Instanzenzug: LG Oldenburg (Oldenburg) Az: 6 KLs 23/23 jug
Gründe
1Das Landgericht hat den Angeklagten unter Freispruch im Übrigen wegen Handeltreibens mit Betäubungsmitteln in nicht geringer Menge in drei Fällen, davon in einem Fall in Tateinheit mit Besitz von Betäubungsmitteln, sowie wegen Handeltreibens mit Betäubungsmitteln in neun Fällen zu einer Gesamtfreiheitsstrafe von drei Jahren und sechs Monaten verurteilt. Daneben hat es die Einziehung von Betäubungsmitteln und Cannabisprodukten sowie des Wertes von Taterträgen gegen den Angeklagten in Höhe von 8.460 €, davon in Höhe von 8.000 € als Gesamtschuldner mit dem ebenfalls wegen Betäubungsmitteldelikten verurteilten Mitangeklagten M. , angeordnet.
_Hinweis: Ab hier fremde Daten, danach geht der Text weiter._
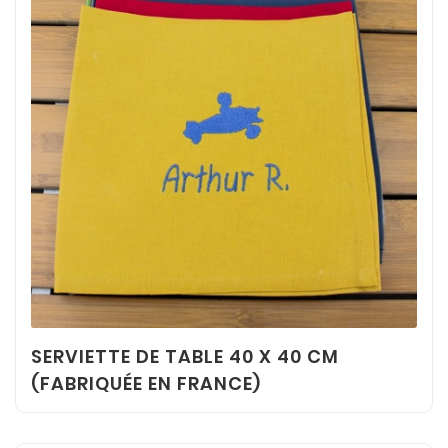
SERVIETTE DE TABLE 40 X 40 CM
(FABRIQUÉE EN FRANCE)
Die Staatsanwaltschaft beanstandet mit ihrer auf die Rügen der Verletzung formellen und materiellen Rechts gestützten, wirksam auf den Fall II. 93 der Urteilsgründe, die Gesamtstrafe sowie den Ausspruch über die Einziehung der diese Tat betreffenden Betäubungsmittel und Cannabisprodukte beschränkten Revision unter anderem die Beweiswürdigung der Strafkammer. Ihr vom Generalbundesanwalt vertretenes Rechtsmittel hat bereits mit der Sachrüge im vollen Umfang Erfolg; auf die Verfahrensrüge kommt es daher nicht an. Die auf die ausgeführte Sachrüge gestützte Revision des Angeklagten hat den aus der Urteilsformel ersichtlichen Teilerfolg; im Übrigen ist sein Rechtsmittel unbegründet.
I.
21. Das Landgericht hat folgende Feststellungen getroffen:
3Der Angeklagte fasste mit dem Mitangeklagten M. den Entschluss, im bewussten und gewollten Zusammenwirken, teilweise aufgrund eines gemeinsamen Tatplans, Marihuana, Haschisch, Kokain und MDMA gewinnbringend zu veräußern, um sich hierdurch eine dauerhafte Einnahmequelle von einigem Umfang zu verschaffen. Um das Cannabis und die Betäubungsmittel, die durchweg von durchschnittlicher Qualität waren, möglichst konspirativ an die Konsumenten zu verkaufen, nutzte der Angeklagte zwei von ihm betriebene Lokale. Im Einzelnen kam es zu folgenden Taten:
4a) Der Angeklagte, der Mitangeklagte M. sowie ein gesondert Verfolgter erwarben im Mai oder Juni 2022 ein Kilogramm Marihuana. Dieses veräußerten der Angeklagte und der Mitangeklagte anschließend gewinnbringend zum Verkaufspreis von acht Euro pro Gramm an verschiedene Abnehmer. Hierdurch nahmen die beiden insgesamt 8.000 € ein (Tat II. 70 der Urteilsgründe).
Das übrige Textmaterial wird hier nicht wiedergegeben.